# Relational Deep Reinforcement Learning

**Plan:**
1. Architecture
2. Agent
3. Environment
4. Training cycle

## Relational architecture

**Input: (b,n,n,1)** = (batch length, linear size, linear size, greyscale)

**Extract entities: (b,n,n,1) -> (b, m, m, 2k)** 
* embedding layer: vocab_size = MAX_PIXELS+1, embedding_dim = n_dim
* convolutional_layer1(kernel_size = (2,2), input_filters = n_dim, output_filters = k, stride = 1, pad = (1,1))
* convolutional_layer2(kernel_size = (2,2), input_filters = k, output_filters = 2k, stride = 1, pad = (1,1))

**Relational block: (b, m, m, 2k) -> (b,d_m)**
* Positional Encoding: (b, m, m, 2k) -> (b, m^2, d_m)
* N Multi-Headed Attention blocks: (b, m^2, d_m) -> (b, m^2, d_m)

**Feature-wise max pooling: (b, m^2, d_m) -> (b, d_m)**

**Multi-Layer Perceptron: (b, d_m) -> (b, d_m)**
* 4 fully connected layers (d_m,d_m) with ReLUs (TODO: add skip-connections)

**Actor output: (b,d_m) -> (b,a)** [a = number of possible actions]
* Single linear layer with softmax at the end

**Critic output: (b,d_m) -> (b,1)** 
* Single linear layer without activation function

## Control architecture

**Input: (b,n,n,1)** = (batch length, linear size, linear size, greyscale)

**Extract entities: (b,n,n,1) -> (b, m, m, 2k)** 
* embedding layer: vocab_size = MAX_PIXELS+1, embedding_dim = n_dim
* convolutional_layer1(kernel_size = (2,2), input_filters = n_dim, output_filters = k, stride = 1, pad = (1,1))
* convolutional_layer2(kernel_size = (2,2), input_filters = k, output_filters = 2k, stride = 1, pad = (1,1))

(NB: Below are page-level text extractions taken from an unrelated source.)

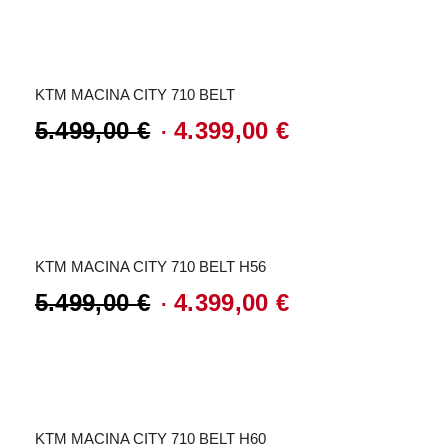
Preis
Preis
Angebot!
war:
ist:
4.199,00 €
3.359,00 €.
KTM MACINA CITY 710 BELT
5.499,00
€
4.399,00
€
Ursprünglicher
Aktueller
Preis
Preis
Angebot!
war:
ist:
5.499,00 €
4.399,00 €.
KTM MACINA CITY 710 BELT H56
5.499,00
€
4.399,00
€
Ursprünglicher
Aktueller
Preis
Preis
Angebot!
war:
ist:
5.499,00 €
4.399,00 €.
KTM MACINA CITY 710 BELT H60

**1D Convolutional block: (b, m, m, 2k) -> (b, m^2, d_m)**
* Positional Encoding: (b, m, m, 2k) -> (b, m^2, d_m)
* 2 1D convolutional blocks with ReLUs: (b, m^2, d_m) -> (b, m^2, d_m) - pixel-wise

**Feature-wise max pooling: (b, m^2, d_m) -> (b, d_m)**

**Multi-Layer Perceptron: (b, d_m) -> (b, d_m)**
* 4 fully connected layers (d_m,d_m) with ReLUs - feature-wise
* (TODO: add skip-connections)

**Actor output: (b,d_m) -> (b,a)** [a = number of possible actions]
* Single linear layer with softmax at the end

**Critic output: (b,d_m) -> (b,1)** 
* Single linear layer without activation function

In [None]:
import numpy as np
import torch 

import torch.nn as nn
import torch.nn.functional as F

In [None]:
from RelationalModule import RelationalNetworks as rnet
from RelationalModule import ControlNetworks as cnet

In [None]:
from importlib import reload
reload(rnet)
reload(cnet)

# Sample image from the game

In [None]:
import sys
sys.path.insert(0, "pycolab/pycolab/examples/research/box_world")
import box_world as bw

In [None]:
def get_state(observation, mask=True):
    #print("Keys: ", observation.layers.keys())
    board = observation.board#.astype('float')
    
    if mask:
        walls = observation.layers['#'].astype(int)
        #print("walls: ", walls)
        background = observation.layers[' '].astype(int)
        #print("background: ", background)
        ambient = walls + background
        #print("ambient: ", ambient)
        board[ambient.astype(bool)] = 0
        #print("board (masked): ", board)
    grid_size = board.shape[0]
    board = board.reshape(1, grid_size, grid_size)
    return board #/MAX_PIXEL

In [None]:
def print_key_values(observation):
    layers = observation.layers
    board = observation.board
    print("\nKeys: ", layers.keys())
    for k in layers.keys():
        values = board[layers[k]]
        if k == ' ':
            print("background ", np.max(values))
        elif k == '#':
            print("wall ", np.max(values))
        elif k == '.':
            print("agent ",  np.max(values))
        else:
            print(k, np.max(values))

In [None]:
def get_init_state():
    GRID_SIZE = 12
    game_params = dict(grid_size=GRID_SIZE,
                    solution_length=[2], # number of boxes to be opened to get the gem
                    num_forward = [1], # number of distractors
                    num_backward=[0], # just set to 0 for now
                    branch_length=1, # length of forward distractors
                    max_num_steps = 50
                   )
    game = bw.make_game(**game_params)



    observation, _, _ = game.its_showtime()
    print_key_values(observation)
    state = get_state(observation)
    state = torch.from_numpy(state.astype(int))
    return state

In [None]:
states = [get_init_state() for _ in range(5)]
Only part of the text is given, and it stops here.